BSE statistics by country

Country BSE cases vCJD cases Country BSE cases vCJD cases
Austria 5 0 Belgium 125 0
Canada 10 1 Czech Rep 9 0
Denmark 15 0 Falkland Islands 1 0
Finland 1 0 France 900+ 11
Germany 312 0 Greece 1 0
Hong Kong 2 0 Israel 1 0
Italy 117 1 Japan 26 1
Lichtenstein 2 0 Luxembourg 2 1
Netherlands 75 1 Oman 2 0
Poland 21 0 Portugal 875 2
Republic of Ireland 1353 4 Slovakia 15 0
Slovenia 7 0 Spain 412 2
Sweden 1 0 Switzerland 453 0
Thailand n/a 2 UK 183823 160
US 3 3 Total 188535 170 (+ 6 results pending)


Dark green areas are countries that have confirmed human cases of Creutzfeldt-Jakob disease and light green are countries that have bovine spongiform encephalopathy cases.

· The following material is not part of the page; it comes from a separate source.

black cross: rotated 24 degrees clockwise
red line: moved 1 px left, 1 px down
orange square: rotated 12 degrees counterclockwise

The table to the right summarizes reported cases of BSE and of vCJD by country. BSE is the disease in cattle, while vCJD is the disease in people.

The tests used for detecting BSE vary considerably as do the regulations in various jurisdictions for when, and which cattle, must be tested. For instance, in the EU the cattle tested are older (30 months+), while many cattle are slaughtered earlier than that. At the opposite end of the scale, Japan tests all cattle at the time of slaughter. Tests are also difficult as the altered prion protein has very small levels in blood or urine, and no other signal has been found. Newer tests are faster, more sensitive, and cheaper, so it is possible that future figures may be more comprehensive. Even so, currently the only reliable test is examination of tissues during an autopsy.

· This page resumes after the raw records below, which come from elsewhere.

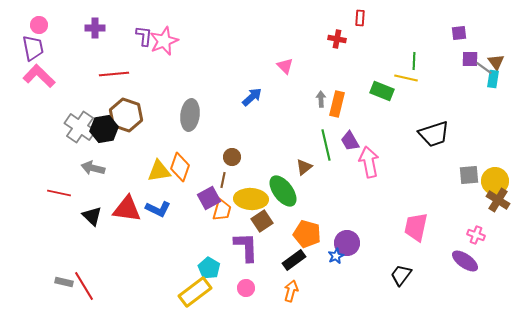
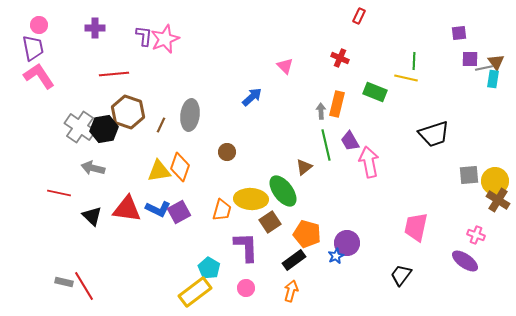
red rectangle at (360, 18): moved 1 px left, 2 px up; rotated 21 degrees clockwise
red cross at (337, 39): moved 3 px right, 19 px down; rotated 12 degrees clockwise
pink star at (164, 41): moved 1 px right, 2 px up
gray line at (484, 68): rotated 48 degrees counterclockwise
pink L-shape at (39, 76): rotated 12 degrees clockwise
green rectangle at (382, 91): moved 7 px left, 1 px down
gray arrow at (321, 99): moved 12 px down
brown hexagon at (126, 115): moved 2 px right, 3 px up
brown circle at (232, 157): moved 5 px left, 5 px up
brown line at (223, 180): moved 62 px left, 55 px up; rotated 14 degrees clockwise
purple square at (209, 198): moved 30 px left, 14 px down
brown square at (262, 221): moved 8 px right, 1 px down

It is notable that there are no cases reported in Australia and New Zealand where cattle are mainly fed outside on grass pasture and, mainly in Australia, non-grass feeding is done only as a final finishing process before the animals are processed for meat.

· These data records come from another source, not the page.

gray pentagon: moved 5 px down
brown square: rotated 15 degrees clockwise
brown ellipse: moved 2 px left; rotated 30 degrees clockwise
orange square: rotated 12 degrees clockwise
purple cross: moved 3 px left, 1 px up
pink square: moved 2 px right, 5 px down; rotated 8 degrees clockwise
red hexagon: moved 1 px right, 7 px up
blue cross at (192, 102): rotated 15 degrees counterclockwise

As for vCJD in humans, autopsy tests are not always done and so those figures too are likely to be too low, but probably by a lesser fraction. In the UK anyone with possible vCJD symptoms must be reported to the UK Creutzfeldt-Jakob Disease Surveillance Unit and so it is unlikely that any cases would be missed. In the U.S., the CDC has refused to impose a national requirement that physicians and hospitals report cases of the disease. Instead, the agency relies on other methods, including death certificates and urging physicians to send suspicious cases to the National Prion Disease Pathology Surveillance Center (NPDPSC) at Case Western Reserve University in Cleveland, which is funded by the CDC.